== Source material

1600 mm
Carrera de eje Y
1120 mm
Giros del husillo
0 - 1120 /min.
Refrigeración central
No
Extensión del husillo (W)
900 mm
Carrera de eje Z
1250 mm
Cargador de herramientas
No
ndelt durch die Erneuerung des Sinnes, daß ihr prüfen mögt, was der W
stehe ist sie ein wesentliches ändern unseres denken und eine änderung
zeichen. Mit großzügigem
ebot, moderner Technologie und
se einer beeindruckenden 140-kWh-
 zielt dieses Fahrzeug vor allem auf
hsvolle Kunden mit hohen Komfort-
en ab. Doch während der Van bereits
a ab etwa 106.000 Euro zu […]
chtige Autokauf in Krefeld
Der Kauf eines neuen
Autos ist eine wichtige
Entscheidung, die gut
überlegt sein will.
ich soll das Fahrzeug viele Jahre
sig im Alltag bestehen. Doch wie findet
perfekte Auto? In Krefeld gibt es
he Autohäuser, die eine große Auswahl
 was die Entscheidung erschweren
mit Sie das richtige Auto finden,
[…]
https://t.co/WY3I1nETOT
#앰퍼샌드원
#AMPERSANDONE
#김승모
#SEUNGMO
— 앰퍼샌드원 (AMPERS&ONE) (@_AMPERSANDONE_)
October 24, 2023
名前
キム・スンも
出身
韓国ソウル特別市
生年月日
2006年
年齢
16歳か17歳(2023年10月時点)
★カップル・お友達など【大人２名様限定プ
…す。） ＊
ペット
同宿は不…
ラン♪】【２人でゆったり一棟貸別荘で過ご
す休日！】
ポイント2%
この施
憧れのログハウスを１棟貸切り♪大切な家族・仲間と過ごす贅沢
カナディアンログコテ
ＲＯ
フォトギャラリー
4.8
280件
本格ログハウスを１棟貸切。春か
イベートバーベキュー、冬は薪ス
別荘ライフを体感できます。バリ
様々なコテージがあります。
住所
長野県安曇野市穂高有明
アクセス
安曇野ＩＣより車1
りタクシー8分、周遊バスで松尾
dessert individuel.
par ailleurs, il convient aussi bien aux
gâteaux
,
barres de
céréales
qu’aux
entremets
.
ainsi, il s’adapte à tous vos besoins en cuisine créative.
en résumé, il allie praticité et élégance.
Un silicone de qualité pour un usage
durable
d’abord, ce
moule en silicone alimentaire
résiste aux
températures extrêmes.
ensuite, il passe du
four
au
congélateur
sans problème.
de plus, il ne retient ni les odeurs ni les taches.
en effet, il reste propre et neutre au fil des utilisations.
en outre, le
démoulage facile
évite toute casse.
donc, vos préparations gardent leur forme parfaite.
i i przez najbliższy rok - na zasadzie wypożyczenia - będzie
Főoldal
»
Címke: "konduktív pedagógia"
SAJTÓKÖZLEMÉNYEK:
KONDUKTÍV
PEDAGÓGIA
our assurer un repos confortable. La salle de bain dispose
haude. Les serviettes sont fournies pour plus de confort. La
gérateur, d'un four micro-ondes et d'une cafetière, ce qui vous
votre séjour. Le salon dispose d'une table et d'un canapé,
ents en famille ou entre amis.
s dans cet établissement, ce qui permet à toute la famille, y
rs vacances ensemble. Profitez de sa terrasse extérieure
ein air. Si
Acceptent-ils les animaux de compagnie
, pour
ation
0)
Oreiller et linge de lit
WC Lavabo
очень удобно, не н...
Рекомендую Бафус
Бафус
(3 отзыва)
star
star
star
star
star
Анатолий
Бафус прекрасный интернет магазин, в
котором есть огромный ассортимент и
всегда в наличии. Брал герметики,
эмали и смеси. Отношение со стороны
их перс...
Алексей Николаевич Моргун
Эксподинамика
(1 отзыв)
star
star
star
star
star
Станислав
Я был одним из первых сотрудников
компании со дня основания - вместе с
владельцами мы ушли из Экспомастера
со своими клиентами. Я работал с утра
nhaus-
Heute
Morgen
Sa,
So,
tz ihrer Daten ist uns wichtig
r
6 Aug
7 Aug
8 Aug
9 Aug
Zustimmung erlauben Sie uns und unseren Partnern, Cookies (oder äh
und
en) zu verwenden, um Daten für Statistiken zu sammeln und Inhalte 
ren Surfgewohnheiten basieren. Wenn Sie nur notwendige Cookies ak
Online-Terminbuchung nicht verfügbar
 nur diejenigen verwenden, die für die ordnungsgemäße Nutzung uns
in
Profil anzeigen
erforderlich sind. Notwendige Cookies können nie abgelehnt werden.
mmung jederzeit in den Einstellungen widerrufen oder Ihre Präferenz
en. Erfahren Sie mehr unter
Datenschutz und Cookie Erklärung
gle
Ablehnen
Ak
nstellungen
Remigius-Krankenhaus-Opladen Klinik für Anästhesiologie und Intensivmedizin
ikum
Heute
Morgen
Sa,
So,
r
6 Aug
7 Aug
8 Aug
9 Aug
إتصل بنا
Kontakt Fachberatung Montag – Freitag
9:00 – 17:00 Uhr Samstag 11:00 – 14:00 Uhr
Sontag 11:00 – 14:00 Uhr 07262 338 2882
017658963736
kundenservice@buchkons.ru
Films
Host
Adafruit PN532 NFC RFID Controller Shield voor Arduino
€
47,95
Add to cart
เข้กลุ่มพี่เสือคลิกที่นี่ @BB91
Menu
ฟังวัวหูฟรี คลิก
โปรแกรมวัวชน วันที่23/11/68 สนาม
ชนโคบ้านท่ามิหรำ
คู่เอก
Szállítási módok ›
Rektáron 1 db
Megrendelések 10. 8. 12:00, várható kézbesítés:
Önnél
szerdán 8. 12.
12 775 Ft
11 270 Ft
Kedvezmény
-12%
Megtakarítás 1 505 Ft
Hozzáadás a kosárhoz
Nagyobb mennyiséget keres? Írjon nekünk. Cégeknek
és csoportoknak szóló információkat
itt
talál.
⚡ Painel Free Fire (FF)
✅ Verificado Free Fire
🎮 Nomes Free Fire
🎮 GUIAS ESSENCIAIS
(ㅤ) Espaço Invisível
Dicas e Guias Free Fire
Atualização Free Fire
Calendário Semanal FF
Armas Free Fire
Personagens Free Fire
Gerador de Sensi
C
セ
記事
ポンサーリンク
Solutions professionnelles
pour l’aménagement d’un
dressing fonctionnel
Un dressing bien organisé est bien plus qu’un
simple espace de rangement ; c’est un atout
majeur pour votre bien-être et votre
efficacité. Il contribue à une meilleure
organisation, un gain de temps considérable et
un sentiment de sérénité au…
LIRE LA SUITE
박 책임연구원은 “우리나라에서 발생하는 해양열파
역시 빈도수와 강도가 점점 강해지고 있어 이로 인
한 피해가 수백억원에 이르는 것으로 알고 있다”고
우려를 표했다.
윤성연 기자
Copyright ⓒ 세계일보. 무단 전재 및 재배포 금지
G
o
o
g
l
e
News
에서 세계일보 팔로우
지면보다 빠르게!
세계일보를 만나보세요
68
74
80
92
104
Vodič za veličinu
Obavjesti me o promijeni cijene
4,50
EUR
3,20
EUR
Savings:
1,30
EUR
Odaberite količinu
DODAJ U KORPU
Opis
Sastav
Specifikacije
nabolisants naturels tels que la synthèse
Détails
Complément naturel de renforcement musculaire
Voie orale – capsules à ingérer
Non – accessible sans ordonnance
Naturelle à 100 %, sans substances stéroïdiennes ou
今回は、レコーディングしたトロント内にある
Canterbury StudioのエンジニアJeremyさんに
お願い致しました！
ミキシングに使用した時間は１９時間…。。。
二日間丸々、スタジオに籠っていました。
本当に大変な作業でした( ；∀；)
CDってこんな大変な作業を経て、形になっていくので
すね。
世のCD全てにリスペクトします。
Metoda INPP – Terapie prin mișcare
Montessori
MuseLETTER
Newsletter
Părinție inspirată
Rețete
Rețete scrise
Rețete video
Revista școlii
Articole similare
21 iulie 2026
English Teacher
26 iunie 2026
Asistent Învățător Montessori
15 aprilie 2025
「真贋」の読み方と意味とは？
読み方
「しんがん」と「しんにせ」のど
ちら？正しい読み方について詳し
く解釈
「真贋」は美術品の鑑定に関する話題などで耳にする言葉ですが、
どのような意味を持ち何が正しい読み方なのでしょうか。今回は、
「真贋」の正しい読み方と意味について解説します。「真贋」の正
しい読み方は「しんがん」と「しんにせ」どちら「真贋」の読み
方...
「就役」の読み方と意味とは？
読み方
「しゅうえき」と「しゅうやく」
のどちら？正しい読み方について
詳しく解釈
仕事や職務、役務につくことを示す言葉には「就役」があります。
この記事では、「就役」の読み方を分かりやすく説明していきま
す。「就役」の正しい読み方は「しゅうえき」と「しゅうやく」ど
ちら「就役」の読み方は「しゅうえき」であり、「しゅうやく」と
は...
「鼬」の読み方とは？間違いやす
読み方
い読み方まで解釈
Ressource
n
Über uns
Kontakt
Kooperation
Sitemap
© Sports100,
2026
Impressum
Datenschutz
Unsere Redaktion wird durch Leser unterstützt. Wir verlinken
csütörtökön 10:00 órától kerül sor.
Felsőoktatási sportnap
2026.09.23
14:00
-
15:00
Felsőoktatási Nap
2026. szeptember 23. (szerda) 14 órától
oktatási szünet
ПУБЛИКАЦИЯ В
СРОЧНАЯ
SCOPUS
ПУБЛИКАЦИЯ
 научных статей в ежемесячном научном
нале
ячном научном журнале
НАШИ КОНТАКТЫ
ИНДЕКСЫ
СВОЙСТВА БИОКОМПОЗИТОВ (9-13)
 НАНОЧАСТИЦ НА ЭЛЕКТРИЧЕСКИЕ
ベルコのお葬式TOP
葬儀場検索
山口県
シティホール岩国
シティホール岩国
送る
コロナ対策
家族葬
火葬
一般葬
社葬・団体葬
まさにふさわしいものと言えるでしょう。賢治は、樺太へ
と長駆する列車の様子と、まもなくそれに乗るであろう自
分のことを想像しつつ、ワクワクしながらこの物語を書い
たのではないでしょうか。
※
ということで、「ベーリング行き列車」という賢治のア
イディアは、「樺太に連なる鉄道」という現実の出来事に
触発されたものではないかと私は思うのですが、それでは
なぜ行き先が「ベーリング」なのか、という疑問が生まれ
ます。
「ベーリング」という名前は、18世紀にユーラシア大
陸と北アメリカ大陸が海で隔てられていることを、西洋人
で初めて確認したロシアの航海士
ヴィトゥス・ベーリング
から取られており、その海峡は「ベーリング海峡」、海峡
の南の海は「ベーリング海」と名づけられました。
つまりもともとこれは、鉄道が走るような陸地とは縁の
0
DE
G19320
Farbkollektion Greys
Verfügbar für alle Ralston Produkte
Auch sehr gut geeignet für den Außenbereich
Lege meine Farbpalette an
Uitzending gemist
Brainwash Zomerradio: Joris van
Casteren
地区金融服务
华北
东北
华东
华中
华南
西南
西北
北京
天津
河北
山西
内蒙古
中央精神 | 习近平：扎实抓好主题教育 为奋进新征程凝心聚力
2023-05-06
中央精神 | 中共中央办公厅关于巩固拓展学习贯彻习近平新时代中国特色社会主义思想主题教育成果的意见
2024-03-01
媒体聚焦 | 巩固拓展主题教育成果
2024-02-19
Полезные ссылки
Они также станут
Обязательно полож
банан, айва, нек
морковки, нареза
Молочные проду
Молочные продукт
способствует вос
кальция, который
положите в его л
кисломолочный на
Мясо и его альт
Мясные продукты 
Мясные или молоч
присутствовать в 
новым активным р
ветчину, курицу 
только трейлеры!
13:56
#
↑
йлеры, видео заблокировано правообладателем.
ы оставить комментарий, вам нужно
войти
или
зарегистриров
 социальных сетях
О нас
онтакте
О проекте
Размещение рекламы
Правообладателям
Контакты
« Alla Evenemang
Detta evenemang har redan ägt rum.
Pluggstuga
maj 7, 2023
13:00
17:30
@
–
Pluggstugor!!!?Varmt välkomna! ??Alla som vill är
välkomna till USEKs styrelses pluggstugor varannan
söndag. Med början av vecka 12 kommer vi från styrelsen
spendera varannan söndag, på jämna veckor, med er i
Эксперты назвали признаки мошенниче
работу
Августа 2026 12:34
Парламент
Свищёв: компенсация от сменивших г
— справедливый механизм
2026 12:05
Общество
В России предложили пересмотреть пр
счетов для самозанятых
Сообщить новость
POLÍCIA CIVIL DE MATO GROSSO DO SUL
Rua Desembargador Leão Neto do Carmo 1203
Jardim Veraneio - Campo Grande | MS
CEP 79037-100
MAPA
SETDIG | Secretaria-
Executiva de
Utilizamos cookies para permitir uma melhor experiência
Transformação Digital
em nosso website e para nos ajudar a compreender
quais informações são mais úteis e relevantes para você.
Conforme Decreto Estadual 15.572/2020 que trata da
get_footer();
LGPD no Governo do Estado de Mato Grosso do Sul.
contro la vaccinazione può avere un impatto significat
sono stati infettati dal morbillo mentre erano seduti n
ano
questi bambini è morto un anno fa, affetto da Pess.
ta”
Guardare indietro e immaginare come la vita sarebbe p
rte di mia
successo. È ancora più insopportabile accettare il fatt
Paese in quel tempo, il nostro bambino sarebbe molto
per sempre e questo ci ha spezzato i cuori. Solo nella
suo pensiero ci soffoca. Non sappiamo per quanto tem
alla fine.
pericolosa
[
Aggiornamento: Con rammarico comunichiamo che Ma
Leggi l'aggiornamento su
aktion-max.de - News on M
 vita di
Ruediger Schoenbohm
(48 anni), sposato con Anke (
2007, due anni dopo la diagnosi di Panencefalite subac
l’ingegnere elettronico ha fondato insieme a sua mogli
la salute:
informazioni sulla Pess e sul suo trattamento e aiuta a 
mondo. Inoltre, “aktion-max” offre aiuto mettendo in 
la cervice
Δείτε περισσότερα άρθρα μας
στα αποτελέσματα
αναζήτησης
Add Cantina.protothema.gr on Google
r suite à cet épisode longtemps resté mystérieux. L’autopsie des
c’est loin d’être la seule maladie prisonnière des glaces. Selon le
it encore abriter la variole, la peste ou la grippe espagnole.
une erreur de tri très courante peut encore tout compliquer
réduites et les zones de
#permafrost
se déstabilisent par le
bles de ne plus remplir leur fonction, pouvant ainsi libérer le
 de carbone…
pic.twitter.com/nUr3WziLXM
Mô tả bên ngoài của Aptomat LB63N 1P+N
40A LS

====

Tally the lines in the records above that contain the word "toute", and give only that number.

2